**Required work**
For the data below, please report each line where the word "para" is found.

══ Entries shown

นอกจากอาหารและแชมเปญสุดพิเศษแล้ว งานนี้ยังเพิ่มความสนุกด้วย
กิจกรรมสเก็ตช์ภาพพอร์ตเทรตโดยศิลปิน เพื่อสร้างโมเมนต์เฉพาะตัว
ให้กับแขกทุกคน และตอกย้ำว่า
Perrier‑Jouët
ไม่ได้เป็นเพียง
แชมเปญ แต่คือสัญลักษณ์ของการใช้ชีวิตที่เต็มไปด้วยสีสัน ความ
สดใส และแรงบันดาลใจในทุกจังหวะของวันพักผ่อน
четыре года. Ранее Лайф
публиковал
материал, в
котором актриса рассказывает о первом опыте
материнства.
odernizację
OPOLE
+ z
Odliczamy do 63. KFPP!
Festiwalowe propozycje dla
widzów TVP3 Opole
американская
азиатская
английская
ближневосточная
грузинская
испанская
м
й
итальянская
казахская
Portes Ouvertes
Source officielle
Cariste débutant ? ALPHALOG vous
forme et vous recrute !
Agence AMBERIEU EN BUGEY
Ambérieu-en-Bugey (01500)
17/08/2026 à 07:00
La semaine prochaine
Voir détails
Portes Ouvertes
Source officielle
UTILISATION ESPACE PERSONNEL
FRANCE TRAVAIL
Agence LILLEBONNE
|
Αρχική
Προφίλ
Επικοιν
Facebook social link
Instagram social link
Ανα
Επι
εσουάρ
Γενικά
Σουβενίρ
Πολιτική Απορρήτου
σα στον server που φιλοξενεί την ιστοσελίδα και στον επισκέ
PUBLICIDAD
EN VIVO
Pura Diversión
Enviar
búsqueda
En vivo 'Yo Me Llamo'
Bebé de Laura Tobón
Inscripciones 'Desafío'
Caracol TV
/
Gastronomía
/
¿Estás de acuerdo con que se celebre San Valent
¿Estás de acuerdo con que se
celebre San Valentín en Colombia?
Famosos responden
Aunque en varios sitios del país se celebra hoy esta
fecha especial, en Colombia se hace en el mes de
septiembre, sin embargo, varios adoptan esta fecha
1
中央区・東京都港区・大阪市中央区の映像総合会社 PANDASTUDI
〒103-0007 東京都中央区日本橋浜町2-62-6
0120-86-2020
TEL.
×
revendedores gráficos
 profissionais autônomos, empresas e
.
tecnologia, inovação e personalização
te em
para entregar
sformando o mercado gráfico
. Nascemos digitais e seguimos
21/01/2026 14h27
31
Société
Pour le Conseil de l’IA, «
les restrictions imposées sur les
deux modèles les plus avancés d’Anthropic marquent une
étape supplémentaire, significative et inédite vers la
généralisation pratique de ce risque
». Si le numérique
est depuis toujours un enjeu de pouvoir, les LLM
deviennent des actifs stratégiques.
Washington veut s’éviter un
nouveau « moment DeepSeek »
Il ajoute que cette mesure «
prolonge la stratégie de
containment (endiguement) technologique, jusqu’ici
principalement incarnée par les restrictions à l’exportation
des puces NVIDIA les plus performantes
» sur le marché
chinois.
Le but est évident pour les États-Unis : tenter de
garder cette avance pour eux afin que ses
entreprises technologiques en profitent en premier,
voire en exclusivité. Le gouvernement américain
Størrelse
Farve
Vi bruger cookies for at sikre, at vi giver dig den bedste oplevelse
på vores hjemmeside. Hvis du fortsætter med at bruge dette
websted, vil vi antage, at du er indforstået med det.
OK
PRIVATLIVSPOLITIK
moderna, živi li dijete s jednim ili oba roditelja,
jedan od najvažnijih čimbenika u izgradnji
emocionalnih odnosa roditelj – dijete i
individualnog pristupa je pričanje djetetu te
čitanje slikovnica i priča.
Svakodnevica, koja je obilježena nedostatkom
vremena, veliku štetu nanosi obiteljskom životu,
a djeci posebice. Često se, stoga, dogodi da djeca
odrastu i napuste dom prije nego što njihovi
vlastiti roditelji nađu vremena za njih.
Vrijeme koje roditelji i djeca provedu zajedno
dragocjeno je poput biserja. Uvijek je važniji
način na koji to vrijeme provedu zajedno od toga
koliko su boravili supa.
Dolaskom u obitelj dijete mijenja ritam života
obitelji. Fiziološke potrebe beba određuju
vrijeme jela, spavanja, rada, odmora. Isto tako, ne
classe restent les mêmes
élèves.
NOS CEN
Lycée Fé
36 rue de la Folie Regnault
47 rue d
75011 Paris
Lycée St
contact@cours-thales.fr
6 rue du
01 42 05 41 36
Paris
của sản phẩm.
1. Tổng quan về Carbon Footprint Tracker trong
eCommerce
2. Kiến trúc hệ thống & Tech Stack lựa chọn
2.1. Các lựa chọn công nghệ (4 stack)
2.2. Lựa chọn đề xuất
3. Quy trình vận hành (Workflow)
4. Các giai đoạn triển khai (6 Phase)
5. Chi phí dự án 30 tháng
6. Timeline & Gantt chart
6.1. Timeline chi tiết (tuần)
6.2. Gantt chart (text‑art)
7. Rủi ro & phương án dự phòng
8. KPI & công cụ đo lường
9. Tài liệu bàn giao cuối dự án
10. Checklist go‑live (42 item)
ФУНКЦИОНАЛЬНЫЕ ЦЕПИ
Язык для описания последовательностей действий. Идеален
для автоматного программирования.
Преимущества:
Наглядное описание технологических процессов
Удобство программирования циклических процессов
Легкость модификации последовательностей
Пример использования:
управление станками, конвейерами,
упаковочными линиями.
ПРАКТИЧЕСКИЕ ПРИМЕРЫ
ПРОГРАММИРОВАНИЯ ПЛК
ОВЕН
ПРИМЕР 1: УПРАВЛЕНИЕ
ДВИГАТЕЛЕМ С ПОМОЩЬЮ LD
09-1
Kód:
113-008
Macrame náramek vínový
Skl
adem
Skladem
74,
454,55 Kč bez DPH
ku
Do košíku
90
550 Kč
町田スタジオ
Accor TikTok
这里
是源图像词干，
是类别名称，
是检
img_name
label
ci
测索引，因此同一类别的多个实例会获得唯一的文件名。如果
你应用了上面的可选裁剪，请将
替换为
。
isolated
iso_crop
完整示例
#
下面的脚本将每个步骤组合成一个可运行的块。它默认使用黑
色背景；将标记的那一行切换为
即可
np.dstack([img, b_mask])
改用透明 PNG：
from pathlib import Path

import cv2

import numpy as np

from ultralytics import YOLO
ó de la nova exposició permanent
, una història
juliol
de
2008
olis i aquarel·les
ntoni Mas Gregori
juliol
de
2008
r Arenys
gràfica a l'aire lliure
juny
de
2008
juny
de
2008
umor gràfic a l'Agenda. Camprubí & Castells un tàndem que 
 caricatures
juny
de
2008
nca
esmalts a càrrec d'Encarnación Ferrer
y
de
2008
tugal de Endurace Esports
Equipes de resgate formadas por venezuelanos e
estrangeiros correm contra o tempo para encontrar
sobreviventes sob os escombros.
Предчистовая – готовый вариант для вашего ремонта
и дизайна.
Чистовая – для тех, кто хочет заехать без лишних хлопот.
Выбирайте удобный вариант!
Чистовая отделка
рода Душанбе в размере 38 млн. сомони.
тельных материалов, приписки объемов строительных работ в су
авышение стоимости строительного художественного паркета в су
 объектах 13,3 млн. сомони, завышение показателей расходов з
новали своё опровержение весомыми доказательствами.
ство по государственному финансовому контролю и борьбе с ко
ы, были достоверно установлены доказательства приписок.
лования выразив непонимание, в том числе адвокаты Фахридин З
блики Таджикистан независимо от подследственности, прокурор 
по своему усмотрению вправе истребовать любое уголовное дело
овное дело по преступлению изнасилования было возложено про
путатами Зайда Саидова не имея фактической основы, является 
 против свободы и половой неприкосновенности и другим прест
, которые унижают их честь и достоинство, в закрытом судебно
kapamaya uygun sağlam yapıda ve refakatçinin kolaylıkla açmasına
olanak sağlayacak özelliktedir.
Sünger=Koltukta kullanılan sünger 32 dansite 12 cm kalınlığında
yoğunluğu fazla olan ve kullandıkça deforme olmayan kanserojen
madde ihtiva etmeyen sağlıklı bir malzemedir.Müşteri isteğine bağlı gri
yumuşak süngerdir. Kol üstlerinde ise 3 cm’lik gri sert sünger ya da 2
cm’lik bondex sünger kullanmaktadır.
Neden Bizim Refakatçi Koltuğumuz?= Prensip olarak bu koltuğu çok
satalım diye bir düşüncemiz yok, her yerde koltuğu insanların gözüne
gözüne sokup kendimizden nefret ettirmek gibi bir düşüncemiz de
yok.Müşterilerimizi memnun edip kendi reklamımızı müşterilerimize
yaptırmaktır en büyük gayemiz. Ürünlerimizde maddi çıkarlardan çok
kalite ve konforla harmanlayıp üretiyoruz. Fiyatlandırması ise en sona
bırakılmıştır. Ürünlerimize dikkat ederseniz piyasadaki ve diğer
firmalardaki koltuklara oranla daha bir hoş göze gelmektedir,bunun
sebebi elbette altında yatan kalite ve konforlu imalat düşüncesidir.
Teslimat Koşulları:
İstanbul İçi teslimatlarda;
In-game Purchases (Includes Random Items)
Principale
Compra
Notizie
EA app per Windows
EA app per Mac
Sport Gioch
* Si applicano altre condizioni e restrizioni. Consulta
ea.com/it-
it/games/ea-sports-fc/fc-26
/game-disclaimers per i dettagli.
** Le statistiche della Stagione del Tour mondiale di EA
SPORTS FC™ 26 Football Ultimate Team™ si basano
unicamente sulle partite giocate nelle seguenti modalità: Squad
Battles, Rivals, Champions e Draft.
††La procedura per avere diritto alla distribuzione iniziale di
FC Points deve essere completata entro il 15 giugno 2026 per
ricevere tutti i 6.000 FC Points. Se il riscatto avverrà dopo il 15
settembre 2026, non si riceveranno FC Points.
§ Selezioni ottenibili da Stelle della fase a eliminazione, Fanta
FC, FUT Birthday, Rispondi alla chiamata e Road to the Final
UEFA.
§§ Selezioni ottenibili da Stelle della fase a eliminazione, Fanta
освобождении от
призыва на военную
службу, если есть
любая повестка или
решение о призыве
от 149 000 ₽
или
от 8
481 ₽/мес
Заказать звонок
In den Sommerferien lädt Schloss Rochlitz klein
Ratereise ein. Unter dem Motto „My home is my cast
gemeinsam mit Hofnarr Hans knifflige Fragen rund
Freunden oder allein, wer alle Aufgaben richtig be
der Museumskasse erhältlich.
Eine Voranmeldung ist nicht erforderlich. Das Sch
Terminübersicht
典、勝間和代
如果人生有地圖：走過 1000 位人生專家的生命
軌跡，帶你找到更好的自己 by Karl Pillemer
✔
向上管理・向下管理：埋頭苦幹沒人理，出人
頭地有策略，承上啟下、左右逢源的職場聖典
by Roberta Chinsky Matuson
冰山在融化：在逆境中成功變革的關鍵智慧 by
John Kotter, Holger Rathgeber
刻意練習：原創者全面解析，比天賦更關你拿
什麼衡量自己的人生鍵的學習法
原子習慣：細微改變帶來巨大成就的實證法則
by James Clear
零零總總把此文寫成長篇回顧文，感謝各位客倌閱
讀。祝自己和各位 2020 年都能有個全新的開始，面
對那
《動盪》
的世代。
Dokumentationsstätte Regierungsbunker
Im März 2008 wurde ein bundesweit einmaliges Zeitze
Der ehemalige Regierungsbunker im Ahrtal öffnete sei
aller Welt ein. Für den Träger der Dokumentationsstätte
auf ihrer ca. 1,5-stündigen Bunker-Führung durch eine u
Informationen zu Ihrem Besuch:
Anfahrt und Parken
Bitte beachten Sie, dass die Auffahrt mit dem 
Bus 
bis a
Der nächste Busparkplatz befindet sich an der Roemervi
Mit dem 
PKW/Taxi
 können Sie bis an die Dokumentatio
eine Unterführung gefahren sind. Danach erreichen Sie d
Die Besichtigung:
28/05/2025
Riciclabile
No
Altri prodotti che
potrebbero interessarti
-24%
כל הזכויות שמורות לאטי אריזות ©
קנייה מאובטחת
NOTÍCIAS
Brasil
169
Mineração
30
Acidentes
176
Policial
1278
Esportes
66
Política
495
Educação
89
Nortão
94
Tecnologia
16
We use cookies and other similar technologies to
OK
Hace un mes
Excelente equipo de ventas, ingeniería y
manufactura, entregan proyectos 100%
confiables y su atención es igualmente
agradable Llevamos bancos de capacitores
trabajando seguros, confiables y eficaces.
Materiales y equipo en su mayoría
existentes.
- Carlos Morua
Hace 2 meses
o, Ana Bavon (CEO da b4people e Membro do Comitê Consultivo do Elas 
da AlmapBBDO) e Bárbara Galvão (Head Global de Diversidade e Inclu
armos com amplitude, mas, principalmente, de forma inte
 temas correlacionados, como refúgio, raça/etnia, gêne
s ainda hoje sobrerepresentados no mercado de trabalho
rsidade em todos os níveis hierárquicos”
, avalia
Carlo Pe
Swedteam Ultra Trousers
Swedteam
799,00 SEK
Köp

════

**Answer section**
para entregar
estrangeiros correm contra o tempo para encontrar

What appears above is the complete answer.